[Recorded data]
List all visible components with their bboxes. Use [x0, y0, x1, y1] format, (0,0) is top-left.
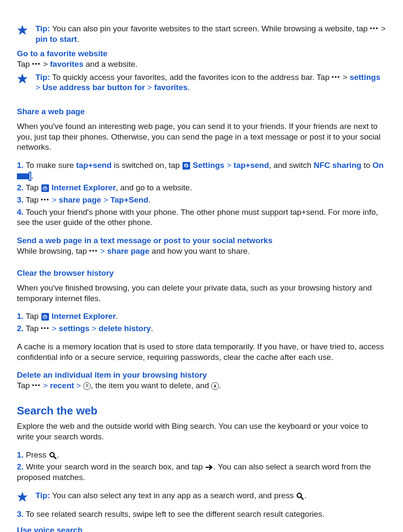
- clear-step-2: 2. Tap ••• > settings > delete history.: [17, 324, 387, 334]
- heading-send-text-social: Send a web page in a text message or pos…: [17, 236, 387, 246]
- document-page: Tip: You can also pin your favorite webs…: [0, 0, 403, 532]
- svg-line-5: [54, 456, 56, 458]
- list-select-icon: [83, 382, 91, 390]
- svg-marker-0: [17, 25, 28, 35]
- tip-label: Tip:: [35, 73, 50, 82]
- search-icon: [296, 492, 304, 500]
- star-icon: [17, 73, 28, 84]
- search-icon: [49, 451, 57, 460]
- tip-text: Tip: You can also pin your favorite webs…: [35, 24, 387, 44]
- clear-step-1: 1. Tap Internet Explorer.: [17, 311, 387, 322]
- ie-icon: [41, 184, 49, 192]
- star-icon: [17, 491, 28, 502]
- search-step-2: 2. Write your search word in the search …: [17, 462, 387, 483]
- send-text-instruction: While browsing, tap ••• > share page and…: [17, 246, 387, 257]
- heading-voice-search: Use voice search: [17, 525, 387, 532]
- settings-icon: [182, 162, 190, 170]
- pin-to-start-link: pin to start: [35, 35, 77, 44]
- search-step-1: 1. Press .: [17, 450, 387, 461]
- share-intro: When you've found an interesting web pag…: [17, 121, 387, 153]
- heading-clear-history: Clear the browser history: [17, 268, 387, 279]
- ellipsis-icon: •••: [32, 61, 41, 67]
- toggle-on-icon: [17, 172, 31, 181]
- share-step-3: 3. Tap ••• > share page > Tap+Send.: [17, 195, 387, 206]
- share-step-4: 4. Touch your friend's phone with your p…: [17, 207, 387, 228]
- share-step-2: 2. Tap Internet Explorer, and go to a we…: [17, 183, 387, 193]
- tip-text: Tip: To quickly access your favorites, a…: [35, 72, 387, 93]
- tip-text: Tip: You can also select any text in any…: [35, 491, 387, 501]
- share-step-1: 1. To make sure tap+send is switched on,…: [17, 160, 387, 181]
- svg-marker-1: [17, 74, 28, 83]
- heading-share-web-page: Share a web page: [17, 107, 387, 117]
- ellipsis-icon: •••: [370, 25, 379, 31]
- cache-note: A cache is a memory location that is use…: [17, 342, 387, 362]
- ie-icon: [41, 313, 49, 321]
- svg-marker-7: [17, 492, 28, 502]
- heading-search-the-web: Search the web: [17, 404, 387, 418]
- delete-icon: [211, 382, 219, 390]
- heading-delete-item: Delete an individual item in your browsi…: [17, 370, 387, 381]
- tip-label: Tip:: [35, 24, 50, 33]
- tip-pin-to-start: Tip: You can also pin your favorite webs…: [17, 24, 387, 46]
- heading-favorite-website: Go to a favorite website: [17, 49, 387, 59]
- search-step-3: 3. To see related search results, swipe …: [17, 509, 387, 520]
- clear-intro: When you've finished browsing, you can d…: [17, 283, 387, 304]
- star-icon: [17, 25, 28, 36]
- ellipsis-icon: •••: [41, 325, 50, 331]
- delete-item-instruction: Tap ••• > recent > , the item you want t…: [17, 381, 387, 391]
- tip-label: Tip:: [35, 491, 50, 500]
- tip-select-text-search: Tip: You can also select any text in any…: [17, 491, 387, 504]
- tip-address-bar-favorites: Tip: To quickly access your favorites, a…: [17, 72, 387, 95]
- ellipsis-icon: •••: [89, 248, 98, 254]
- arrow-right-icon: [205, 463, 213, 472]
- ellipsis-icon: •••: [332, 74, 340, 80]
- ellipsis-icon: •••: [41, 197, 50, 203]
- ellipsis-icon: •••: [32, 382, 41, 388]
- favorite-website-instruction: Tap ••• > favorites and a website.: [17, 59, 387, 70]
- search-intro: Explore the web and the outside world wi…: [17, 421, 387, 442]
- svg-line-9: [301, 497, 303, 499]
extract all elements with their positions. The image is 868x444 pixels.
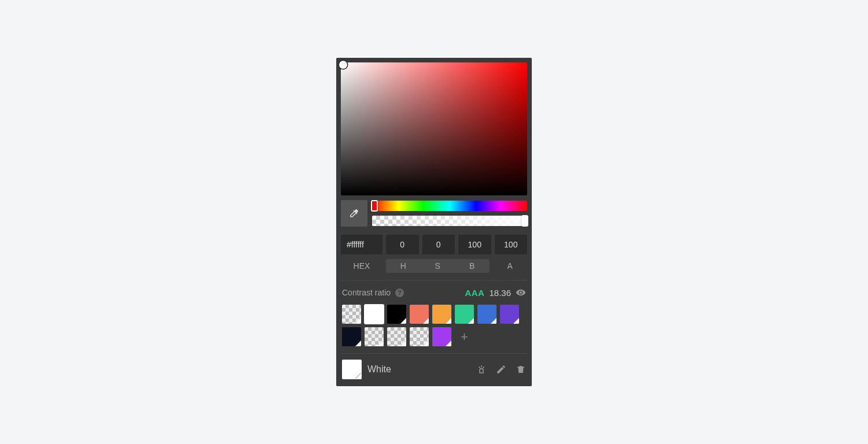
alpha-thumb[interactable] [521, 215, 528, 227]
alpha-slider[interactable] [372, 216, 527, 226]
color-swatch[interactable] [365, 305, 384, 324]
color-picker-panel: HEX H S B A Contrast ratio ? AAA 18.36 +… [336, 58, 532, 386]
color-swatch[interactable] [365, 327, 384, 346]
hue-slider[interactable] [372, 201, 527, 211]
s-label[interactable]: S [421, 259, 455, 273]
brightness-input[interactable] [458, 235, 491, 254]
color-swatch[interactable] [455, 305, 474, 324]
hue-input[interactable] [386, 235, 419, 254]
h-label[interactable]: H [386, 259, 421, 273]
sb-cursor[interactable] [339, 61, 347, 69]
edit-icon[interactable] [496, 364, 506, 375]
color-swatch[interactable] [500, 305, 519, 324]
detach-icon[interactable] [476, 364, 487, 375]
color-swatch[interactable] [432, 305, 451, 324]
contrast-rating: AAA [465, 288, 484, 298]
current-color-swatch[interactable] [342, 360, 362, 379]
a-label: A [493, 261, 528, 271]
alpha-input[interactable] [495, 235, 528, 254]
color-swatch[interactable] [387, 327, 406, 346]
hue-thumb[interactable] [371, 200, 378, 212]
trash-icon[interactable] [516, 364, 526, 375]
saturation-brightness-area[interactable] [341, 62, 527, 195]
contrast-value: 18.36 [489, 288, 511, 298]
b-label[interactable]: B [455, 259, 490, 273]
help-icon[interactable]: ? [395, 288, 404, 297]
color-swatch[interactable] [477, 305, 496, 324]
hex-input[interactable] [341, 235, 382, 254]
color-swatch[interactable] [342, 327, 361, 346]
eyedropper-button[interactable] [341, 200, 367, 227]
eyedropper-icon [349, 208, 359, 219]
color-name: White [367, 364, 470, 375]
color-swatch[interactable] [410, 327, 429, 346]
color-model-toggle[interactable]: H S B [386, 259, 490, 273]
hex-label: HEX [341, 261, 382, 271]
saturation-input[interactable] [422, 235, 455, 254]
color-swatch[interactable] [387, 305, 406, 324]
color-swatch[interactable] [432, 327, 451, 346]
swatches-grid: + [341, 304, 527, 354]
eye-icon[interactable] [516, 287, 526, 298]
color-swatch[interactable] [342, 305, 361, 324]
contrast-label: Contrast ratio [342, 288, 391, 297]
add-swatch-button[interactable]: + [455, 327, 474, 346]
color-swatch[interactable] [410, 305, 429, 324]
[/Recorded data]
Requirement
Using the data above, return every line that contains the string "When".

Exercise result
- share-intro: When you've found an interesting web pag…: [17, 121, 387, 153]
- clear-intro: When you've finished browsing, you can d…: [17, 283, 387, 304]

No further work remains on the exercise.